Je me déploie, je tisse
La chancelante toile
Scintillante de gouttelettes
Graciles qui hésitent à tomber
Je pèse sur moi
Langage et corps continués, débordés…
Ephémère bâtisse
Maquette en carton
Rythme projeté
Hors de moi
Je colle, je coupe,
Je fusèle
Avec mes doigts
Je me dessaisis
Je me dépossède
Des piquants étriqués.
Pour d’autres oreilles
J’ouvre les grilles
J’écarte les barreaux
Je me libère
Dans les trouées de l’air
Du poisseux couvercle
Qui écrase les plafonds
Aux poutres symétriques
Et je navigue sous l’horizon crépusculaire
D’où j’espère remonter
Dans la transparence
D’une forme qui s’anéantit
Et se renouvelle
Pour te rejoindre
Faire entendre ce qui est
Supprimer la distance
Oublier.

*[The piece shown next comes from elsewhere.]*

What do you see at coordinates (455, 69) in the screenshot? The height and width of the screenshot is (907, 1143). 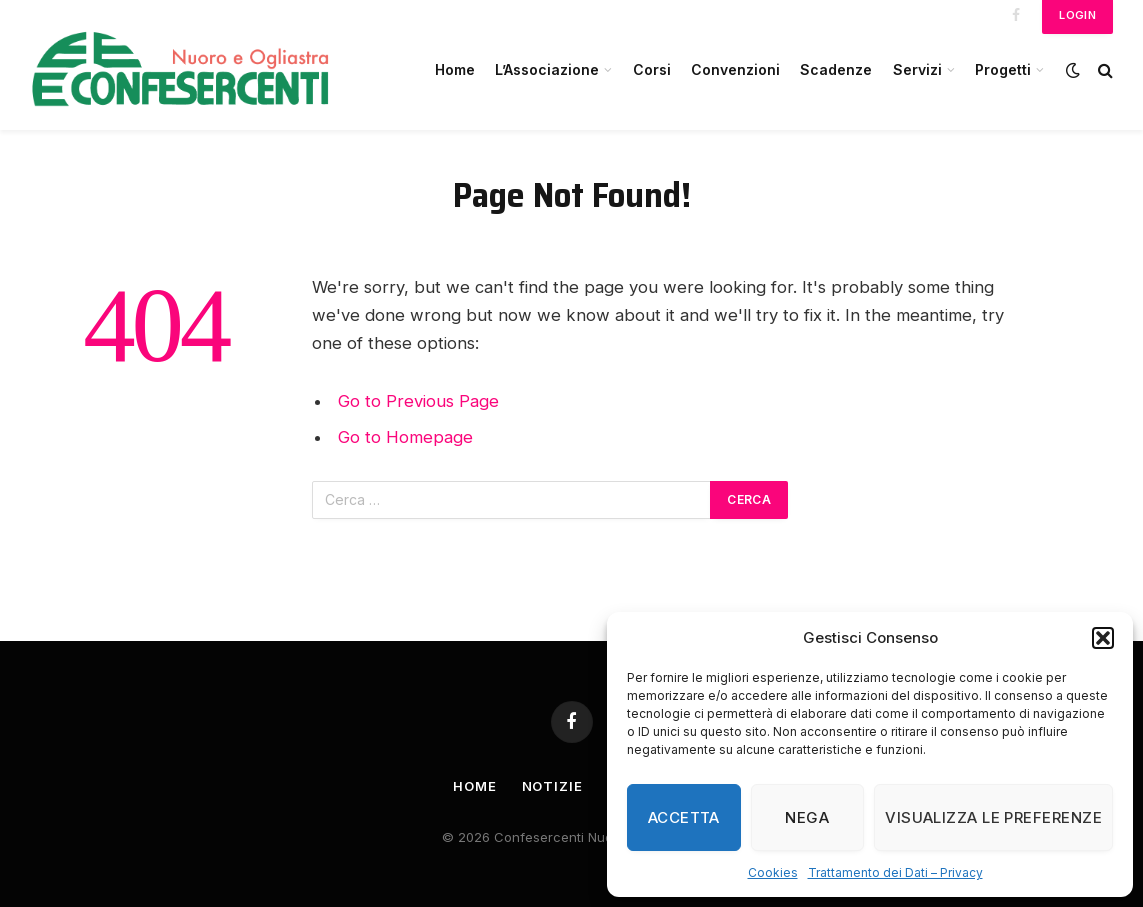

Trahir.
…Insurmontable entre les êtres
Incontrôlable.
Mots images d’objets aphones
Mimant le vif
Donnez-moi l’idée de la voix qu’ils prendraient
Ceux qui n’articulent aucun son…
Par l’écriture
Je me téléporte d’un objet à un autre
J’ai mille visages, mille voix,
Je suis grosse de l’écume aphrodisiaque
Mélange de la semence et du sang du ciel marin
Des fleurs à l’aube dans le vase.
Et je traine derrière moi le nébuleux entortillé.
Discontinuer les phrases
Les effondrer
Les déposséder de leurs convenances
Pour qu’il ne reste plus que
Déchets
Recyclables
Transformables.
Tricoter, tisser pour un réel
Amoureux, désiré.
L’histoire d’Ulysse s’écrit chaque nuit
Des nuages, des montagnes, des frondaisons
De l’alignement arrondi des côtes
Naissent des branchements nouveaux
Qui se croisent
Nervures, de fission et de déflagration
Et je rêve, paisible,
A tout ce qui survivra à mon absence
Sans début et sans fin
Dans l’inachèvement indéfini du réel.
Jouissance, habitée par la lettre et la mort,
Effrayée par la plénitude
D’un mystérieux sentiment
De non-présence à moi
Sans brouille et sans embrouille
Séparation
De la multiplicité sans chaos...
Je fais résonner mon appel
Désespérément
Glisser sans appuyer
Sans passage assuré
Comme des patineurs
Sur des étangs gelés
Au début du printemps
Dans l'attente d'une parole
Qui chasserait ce qui en moi
N’est pas moi
Etoufferait
Mon « autre » ;
Je parle pour trouver où me reposer
Où commencer à vivre
Où arrêter ces signes
- Où rien n'est gagné d'avance -
Qui me renvoient
D’un spectre à l’autre.(...)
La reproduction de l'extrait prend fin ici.